- SEC delays short-selling disclosure rules, giving hedge funds years more to hide bets and avoid transparency.
- Commissioner Crenshaw blasts the extension as “repeal by extension,” accusing the SEC of siding with Wall Street over retail investors.
Washington — Just when it seemed like Wall Street might finally have to come clean on its short-selling secrets, the U.S. Securities and Exchange Commission has hit the snooze button again.
For the second time this year — and arguably the third delay overall — the agency has pushed back a controversial set of disclosure rules aimed at shining a light on hedge funds’ bets against stocks.
The move, announced Wednesday, gives big investors nearly three more years to get their act together, but it’s already drawing sharp criticism from within the SEC itself.
The FrankNez Media Daily Briefing newsletter provides all the news you need to start your day. Sign up here.
At the heart of the delay are rules finalized back in October 2023, designed to pull back the curtain on short selling — a practice that’s as old as the markets themselves but has drawn intense fire in recent years.
Dissecting The Root of the Issue

Remember the 2008 financial meltdown, when short sellers were blamed for piling on the pain?

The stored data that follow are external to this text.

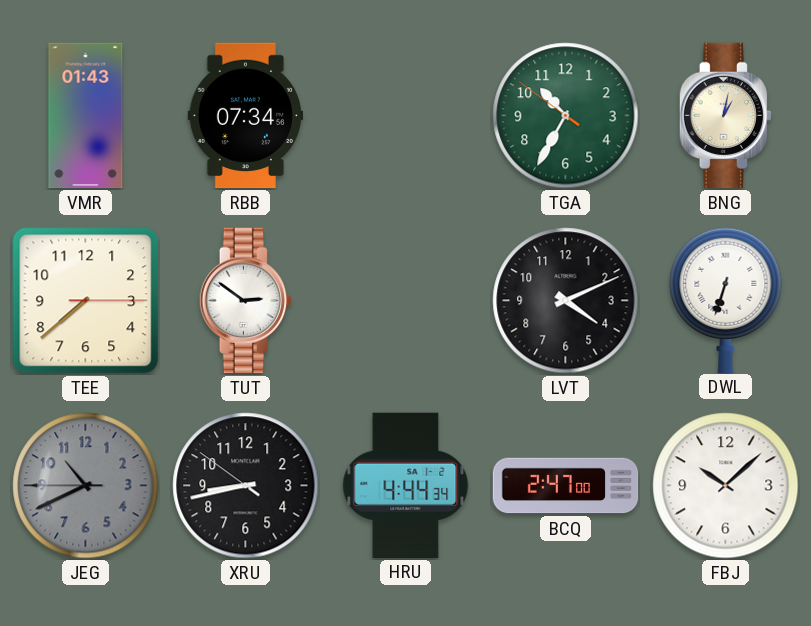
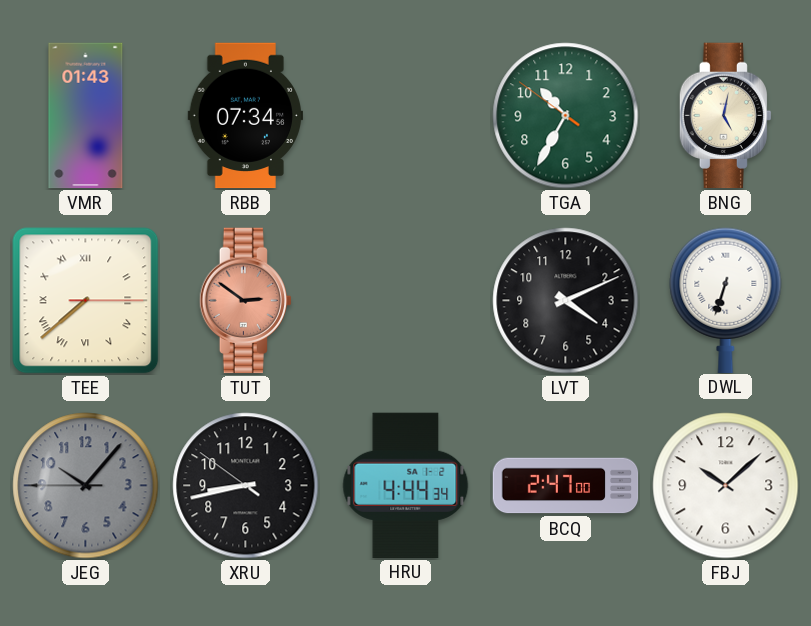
BNG: 1:02 -> 5:02
TEE numerals: Arabic -> Roman
TUT dial: white -> salmon
JEG: 10:40 -> 10:06
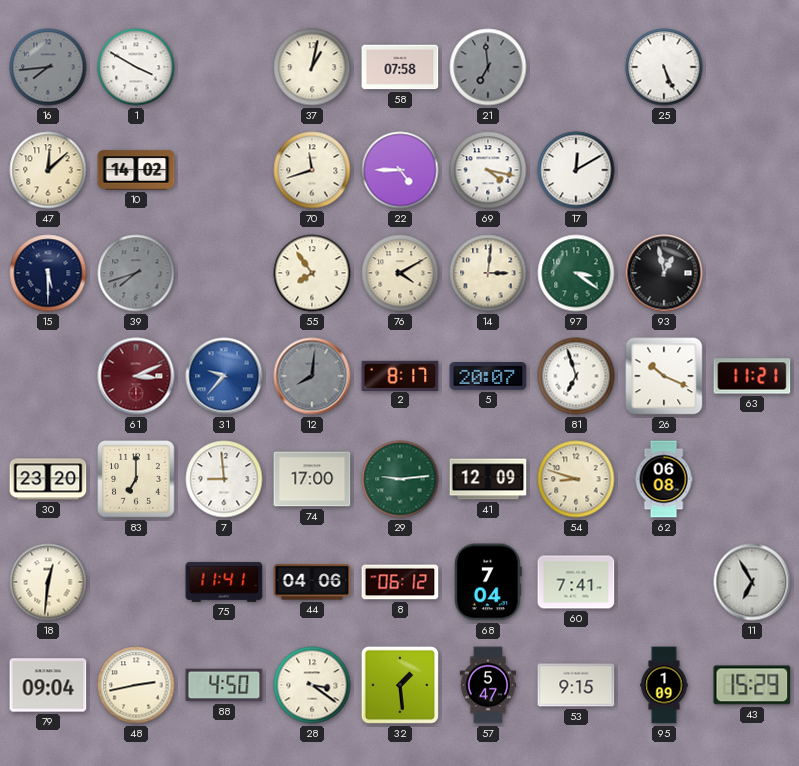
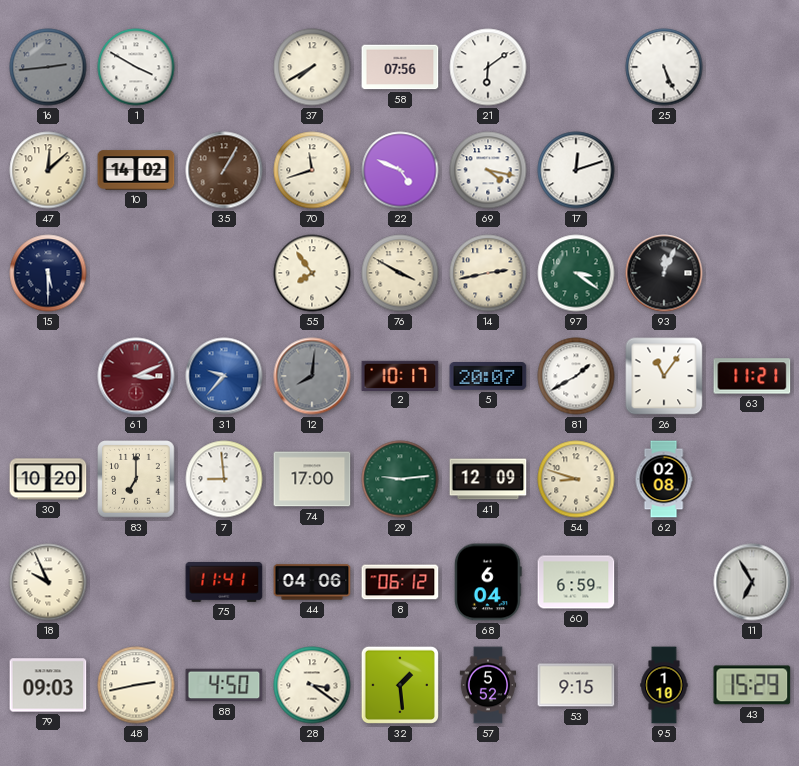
16: 7:44 -> 2:44
37: 1:02 -> 7:40
58: 07:58 -> 07:56
21: 6:59 -> 6:09
21 dial: grey -> white
35: none -> 1:05
22: 4:45 -> 4:49
17: 12:10 -> 12:12
39: 7:42 -> none
76: 4:10 -> 3:50
14: 3:01 -> 2:43
93: 12:58 -> 12:04
2: 8:17 -> 10:17
81: 6:57 -> 1:40
26: 10:19 -> 11:06
30: 23:20 -> 10:20
62: 06:08 -> 02:08
18: 12:31 -> 9:56
68: 7:04 -> 6:04
60: 7:41 -> 6:59
79: 09:04 -> 09:03
57: 5:47 -> 5:52
95: 1:09 -> 1:10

Or the wild 2021 saga with meme stocks like GameStop, where retail traders squared off against Wall Street’s biggest guns?
Those episodes turned short selling into a lightning rod, prompting retail investors to demand more transparency from regulators after squeezes were suppressed.
Under the original plan, hedge funds and other major investment managers would have to report their short positions on a monthly basis.
That’s not all: Pension funds, banks, and institutional lenders would need to disclose stock-lending transactions — essentially the behind-the-scenes deals that fuel short bets — the very next day.
The goal? Give regulators and the public a clearer picture of who’s betting against what, potentially heading off market manipulations before they spiral.
But implementation has been anything but smooth.
Trade groups like the Managed Funds Association and the Alternative Investment Management Association fired back almost immediately, hauling the SEC into court.
Their argument: The rules were overreach, inconsistent with existing laws, and ignored the massive economic ripple effects.
The Industry Fights Back

In August, a three-judge panel from the 5th U.S. Circuit Court of Appeals sided with the industry, ruling that the SEC hadn’t properly weighed the costs.
The court didn’t outright kill the rules — it just told the agency to go back to the drawing board and think harder about the fallout.
Enter Wednesday’s order from the SEC, which effectively buys everyone more time.
Investment managers now have until January 2, 2028, to start reporting short sales.
Stock lenders get a slightly longer leash, with a deadline of September 28, 2028.
In its formal statement, the commission justified the extensions by saying, “The Commission finds these temporary exemptions to be necessary in the public interest and consistent with the protection of investors.”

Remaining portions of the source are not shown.